A multi-stem cell basis for craniosynostosis and calvarial mineralization.

Craniosynostosis is a group of disorders of premature calvarial suture fusion. The identity of the calvarial stem cells (CSCs) that produce fusion-driving osteoblasts in craniosynostosis remains poorly understood. Here we show that both physiologic calvarial mineralization and pathologic calvarial fusion in craniosynostosis reflect the interaction of two separate stem cell lineages; a previously identified cathepsin K (CTSK) lineage CSC (CTSK CSC) and a separate discoidin domain-containing receptor 2 (DDR2) lineage stem cell (DDR2 CSC) that we identified in this study. Deletion of Twist1, a gene associated with craniosynostosis in humans, solely in CTSK CSCs is sufficient to drive craniosynostosis in mice, but the sites that are destined to fuse exhibit an unexpected depletion of CTSK CSCs and a corresponding expansion of DDR2 CSCs, with DDR2 CSC expansion being a direct maladaptive response to CTSK CSC depletion.
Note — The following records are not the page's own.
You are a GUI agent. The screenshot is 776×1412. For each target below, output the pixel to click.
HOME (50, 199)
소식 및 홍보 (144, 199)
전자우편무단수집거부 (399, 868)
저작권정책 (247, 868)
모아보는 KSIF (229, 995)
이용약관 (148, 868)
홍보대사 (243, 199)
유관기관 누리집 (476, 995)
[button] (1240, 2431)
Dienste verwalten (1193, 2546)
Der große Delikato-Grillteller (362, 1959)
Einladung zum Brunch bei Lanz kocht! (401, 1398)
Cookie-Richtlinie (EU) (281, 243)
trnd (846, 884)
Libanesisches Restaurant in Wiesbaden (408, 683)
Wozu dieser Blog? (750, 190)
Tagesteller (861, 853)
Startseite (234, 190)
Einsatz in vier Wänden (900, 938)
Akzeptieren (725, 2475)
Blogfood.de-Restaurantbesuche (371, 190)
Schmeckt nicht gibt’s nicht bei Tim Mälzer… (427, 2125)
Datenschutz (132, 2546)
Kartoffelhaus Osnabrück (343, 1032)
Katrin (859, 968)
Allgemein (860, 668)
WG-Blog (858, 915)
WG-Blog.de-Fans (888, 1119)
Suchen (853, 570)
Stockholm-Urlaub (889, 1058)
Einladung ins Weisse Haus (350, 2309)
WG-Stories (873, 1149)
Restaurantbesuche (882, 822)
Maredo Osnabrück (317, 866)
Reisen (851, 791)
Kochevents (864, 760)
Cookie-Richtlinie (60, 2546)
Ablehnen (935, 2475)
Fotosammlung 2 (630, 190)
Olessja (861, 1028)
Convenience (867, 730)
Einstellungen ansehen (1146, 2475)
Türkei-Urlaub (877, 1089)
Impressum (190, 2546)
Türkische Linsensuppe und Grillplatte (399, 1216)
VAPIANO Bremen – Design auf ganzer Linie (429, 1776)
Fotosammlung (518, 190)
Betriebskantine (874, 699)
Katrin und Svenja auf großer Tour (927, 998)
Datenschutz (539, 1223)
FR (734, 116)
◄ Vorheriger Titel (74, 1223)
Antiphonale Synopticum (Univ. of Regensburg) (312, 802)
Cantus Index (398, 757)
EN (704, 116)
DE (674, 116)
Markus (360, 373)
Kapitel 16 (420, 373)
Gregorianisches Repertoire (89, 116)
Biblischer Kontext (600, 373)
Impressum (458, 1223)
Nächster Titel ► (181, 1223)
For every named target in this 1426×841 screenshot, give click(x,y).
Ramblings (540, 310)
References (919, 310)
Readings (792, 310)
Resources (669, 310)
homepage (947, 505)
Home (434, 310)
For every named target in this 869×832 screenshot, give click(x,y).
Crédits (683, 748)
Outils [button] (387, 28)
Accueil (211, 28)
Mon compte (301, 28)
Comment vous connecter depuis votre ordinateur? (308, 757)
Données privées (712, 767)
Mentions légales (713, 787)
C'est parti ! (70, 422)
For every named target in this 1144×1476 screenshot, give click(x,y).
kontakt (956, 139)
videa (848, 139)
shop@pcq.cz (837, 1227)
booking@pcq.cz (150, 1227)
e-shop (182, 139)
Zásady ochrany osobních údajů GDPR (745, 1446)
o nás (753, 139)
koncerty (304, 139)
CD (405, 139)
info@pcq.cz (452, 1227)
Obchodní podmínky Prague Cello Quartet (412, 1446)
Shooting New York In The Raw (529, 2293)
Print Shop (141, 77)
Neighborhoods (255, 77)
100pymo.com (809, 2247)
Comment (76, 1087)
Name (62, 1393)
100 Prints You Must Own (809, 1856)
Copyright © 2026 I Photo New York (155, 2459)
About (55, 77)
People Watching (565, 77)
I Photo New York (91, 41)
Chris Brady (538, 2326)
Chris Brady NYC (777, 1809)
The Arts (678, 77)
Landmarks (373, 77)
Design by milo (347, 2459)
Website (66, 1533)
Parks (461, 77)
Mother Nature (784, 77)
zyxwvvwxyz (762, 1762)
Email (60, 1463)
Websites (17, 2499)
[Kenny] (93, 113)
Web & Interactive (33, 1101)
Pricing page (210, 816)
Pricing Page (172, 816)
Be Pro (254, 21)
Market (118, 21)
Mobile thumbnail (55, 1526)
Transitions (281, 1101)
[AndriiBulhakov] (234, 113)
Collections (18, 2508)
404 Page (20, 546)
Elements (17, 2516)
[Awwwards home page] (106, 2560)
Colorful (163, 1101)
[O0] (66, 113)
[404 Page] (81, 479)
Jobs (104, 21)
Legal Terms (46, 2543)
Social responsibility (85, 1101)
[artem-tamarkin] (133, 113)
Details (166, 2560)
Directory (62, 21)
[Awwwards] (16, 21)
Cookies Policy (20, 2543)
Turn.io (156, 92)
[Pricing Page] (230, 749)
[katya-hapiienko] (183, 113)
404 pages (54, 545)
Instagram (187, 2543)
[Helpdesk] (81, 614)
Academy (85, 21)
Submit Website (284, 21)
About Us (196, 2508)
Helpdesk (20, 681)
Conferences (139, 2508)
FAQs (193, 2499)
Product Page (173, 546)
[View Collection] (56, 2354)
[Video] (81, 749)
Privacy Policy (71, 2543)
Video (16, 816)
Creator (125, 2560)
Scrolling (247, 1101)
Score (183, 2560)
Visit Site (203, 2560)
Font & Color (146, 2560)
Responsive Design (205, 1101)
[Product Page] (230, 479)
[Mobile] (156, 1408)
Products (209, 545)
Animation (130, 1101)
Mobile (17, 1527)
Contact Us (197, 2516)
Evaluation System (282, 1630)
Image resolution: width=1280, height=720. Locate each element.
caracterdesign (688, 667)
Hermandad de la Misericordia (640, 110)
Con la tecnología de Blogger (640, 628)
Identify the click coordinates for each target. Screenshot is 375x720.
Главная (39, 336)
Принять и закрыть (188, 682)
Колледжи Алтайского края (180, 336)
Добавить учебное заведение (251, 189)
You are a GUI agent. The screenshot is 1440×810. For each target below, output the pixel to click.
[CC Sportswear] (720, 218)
DDR2 CSCs display full stemness features, and our results establish the presence of two distinct stem cell lineages in the sutures, with both populations contributing to physiologic calvarial mineralization. DDR2 CSCs mediate a distinct form of endochondral ossification without the typical haematopoietic marrow formation. Implantation of DDR2 CSCs into suture sites is sufficient to induce fusion, and this phenotype was prevented by co-transplantation of CTSK CSCs. Finally, the human counterparts of DDR2 CSCs and CTSK CSCs display conserved functional properties in xenograft assays. The interaction between these two stem cell populations provides a new biologic interface for the modulation of calvarial mineralization and suture patency.